TASK BRIEF >>
Every line of the records below from the line with "学习动态 | 法学院举行树立和践行正确政绩观学习教育..." up to and including the line with "投稿邮箱：news@uibe" must be reproduced exactly, and no line outside that range.

======== AVAILABLE DATA ========

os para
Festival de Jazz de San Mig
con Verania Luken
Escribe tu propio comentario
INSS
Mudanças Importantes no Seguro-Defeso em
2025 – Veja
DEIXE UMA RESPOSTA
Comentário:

========
======== AVAILABLE DATA ========

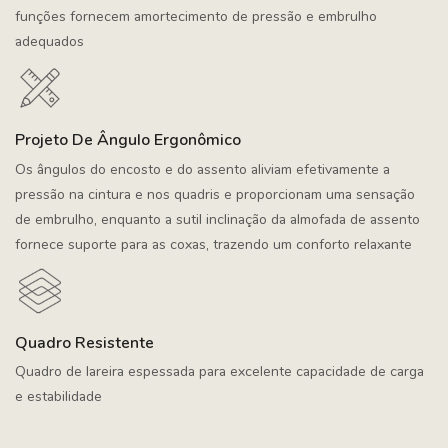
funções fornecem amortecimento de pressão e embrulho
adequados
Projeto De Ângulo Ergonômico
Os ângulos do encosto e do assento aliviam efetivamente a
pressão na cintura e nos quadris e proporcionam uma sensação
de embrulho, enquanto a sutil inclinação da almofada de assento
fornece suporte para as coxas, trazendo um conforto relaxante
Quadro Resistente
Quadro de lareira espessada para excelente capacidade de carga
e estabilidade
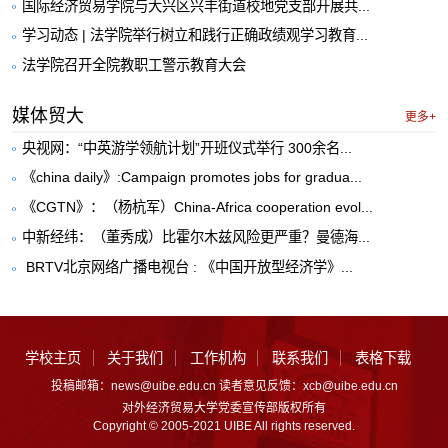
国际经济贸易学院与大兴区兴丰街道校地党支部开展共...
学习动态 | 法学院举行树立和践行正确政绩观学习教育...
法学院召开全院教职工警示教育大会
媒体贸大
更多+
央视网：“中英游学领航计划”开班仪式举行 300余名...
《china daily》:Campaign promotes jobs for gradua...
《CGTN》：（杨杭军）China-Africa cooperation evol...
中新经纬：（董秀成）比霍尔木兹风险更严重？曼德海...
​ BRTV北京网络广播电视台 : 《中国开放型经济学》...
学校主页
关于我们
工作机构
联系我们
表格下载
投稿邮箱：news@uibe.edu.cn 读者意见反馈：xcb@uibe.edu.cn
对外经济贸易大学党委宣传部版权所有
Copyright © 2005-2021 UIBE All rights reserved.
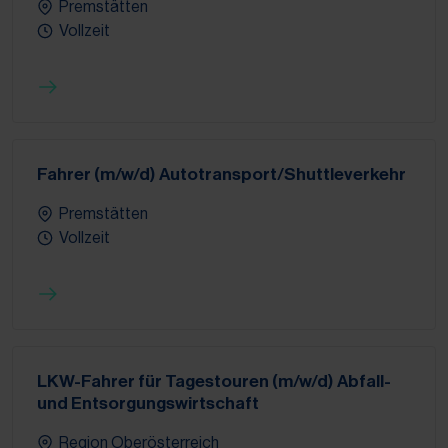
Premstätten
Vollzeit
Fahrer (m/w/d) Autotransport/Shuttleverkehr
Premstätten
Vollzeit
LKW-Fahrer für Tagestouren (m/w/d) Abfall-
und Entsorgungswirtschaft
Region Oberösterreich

========

ANSWER BOX >>
学习动态 | 法学院举行树立和践行正确政绩观学习教育...
法学院召开全院教职工警示教育大会
媒体贸大
更多+
央视网：“中英游学领航计划”开班仪式举行 300余名...
《china daily》:Campaign promotes jobs for gradua...
《CGTN》：（杨杭军）China-Africa cooperation evol...
中新经纬：（董秀成）比霍尔木兹风险更严重？曼德海...
​ BRTV北京网络广播电视台 : 《中国开放型经济学》...
学校主页
关于我们
工作机构
联系我们
表格下载
投稿邮箱：news@uibe.edu.cn 读者意见反馈：xcb@uibe.edu.cn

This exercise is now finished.